我的数据集如下所示:
我想清理它,以便当“QR”显示C:
时所有行都是NA SO4 PO4 LabConductivity LabPH Notes QR
1 0.131 0.00100 3.98 5.25 dmz B
2 0.109 0.00126 3.54 5.27 mz B
3 0.219 -0.5656 6.28 5.23 <NA> A
4 0.219 -0.5656 6.28 -5.66 <NA> C
5 0.219 -0.5656 6.28 5.23 <NA> C
所以我可以这样做:
mydata[mydata$QR=="C",] <- NA
但是,我想继续为其他变量这样做,例如当LabPH> 6 OR <0时,将整行设置为NA。
如果我再次做同样的事情,我会收到以下警告:
Error in `[<-.data.frame`(`*tmp*`, mydata$LabPH > 5 | mydata$LabPH < 0, : missing values are not allowed in subscripted assignments of data frames
还有另一种方法吗?那个案例有一个ignoreNA函数吗? 或者有更好的方法吗?
提前非常感谢 干杯 桑德拉
答案 0 :(得分:1)
您只需在逻辑测试中添加which
即可。
例如,
mydata[which(mydata$LabPh > 5.25),] <- NA
答案 1 :(得分:1)
data.frame
,则 NA
无法进行子集化。

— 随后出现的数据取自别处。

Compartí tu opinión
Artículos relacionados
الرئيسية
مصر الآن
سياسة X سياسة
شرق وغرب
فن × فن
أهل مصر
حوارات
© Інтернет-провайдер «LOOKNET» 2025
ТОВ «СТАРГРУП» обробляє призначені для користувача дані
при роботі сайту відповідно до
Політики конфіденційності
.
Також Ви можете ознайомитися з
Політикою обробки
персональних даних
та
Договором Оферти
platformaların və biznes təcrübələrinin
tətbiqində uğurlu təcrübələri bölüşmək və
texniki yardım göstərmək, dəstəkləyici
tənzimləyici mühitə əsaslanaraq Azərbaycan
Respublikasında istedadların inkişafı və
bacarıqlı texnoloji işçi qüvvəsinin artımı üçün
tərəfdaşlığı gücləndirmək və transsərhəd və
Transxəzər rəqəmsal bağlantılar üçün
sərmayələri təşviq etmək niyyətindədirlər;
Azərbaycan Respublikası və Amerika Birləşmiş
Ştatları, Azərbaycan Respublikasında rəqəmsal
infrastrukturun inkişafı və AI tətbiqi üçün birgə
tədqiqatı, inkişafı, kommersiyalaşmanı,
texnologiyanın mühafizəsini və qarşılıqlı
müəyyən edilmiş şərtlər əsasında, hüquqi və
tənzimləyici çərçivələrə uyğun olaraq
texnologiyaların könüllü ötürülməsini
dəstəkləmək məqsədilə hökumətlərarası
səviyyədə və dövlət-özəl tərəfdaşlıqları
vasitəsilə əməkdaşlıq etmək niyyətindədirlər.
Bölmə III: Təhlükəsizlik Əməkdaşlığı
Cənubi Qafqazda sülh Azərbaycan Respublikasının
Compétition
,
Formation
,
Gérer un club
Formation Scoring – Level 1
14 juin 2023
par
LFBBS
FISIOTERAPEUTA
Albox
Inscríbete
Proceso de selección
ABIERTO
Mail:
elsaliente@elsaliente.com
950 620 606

例如,您可以看到LabPH = NA
的行未进行子集化。
> mydata[mydata$LabPH > 5.25,]
SO4 PO4 LabConductivity LabPH Notes QR
2 0.109 0.00126 3.54 5.27 mz B
NA NA NA NA NA <NA> <NA>
NA.1 NA NA NA NA <NA> <NA>
which
有效,因为它排除了LabPH = NA
行,另一种方法是使用!is.na()
排除NA
> new <- mydata[!is.na(mydata$LabPH)&mydata$LabPH > 5.25,]
> new
SO4 PO4 LabConductivity LabPH Notes QR
2 0.109 0.00126 3.54 5.27 mz B
答案 2 :(得分:0)
是不是用NA
替换整行与排除数据一样好?如果是这样,考虑到你的条件(QR = "C" and LabPH = between 0 to 6)
,这是一种方法......
# Please note I added a random 6th row with LabPH = 7.0.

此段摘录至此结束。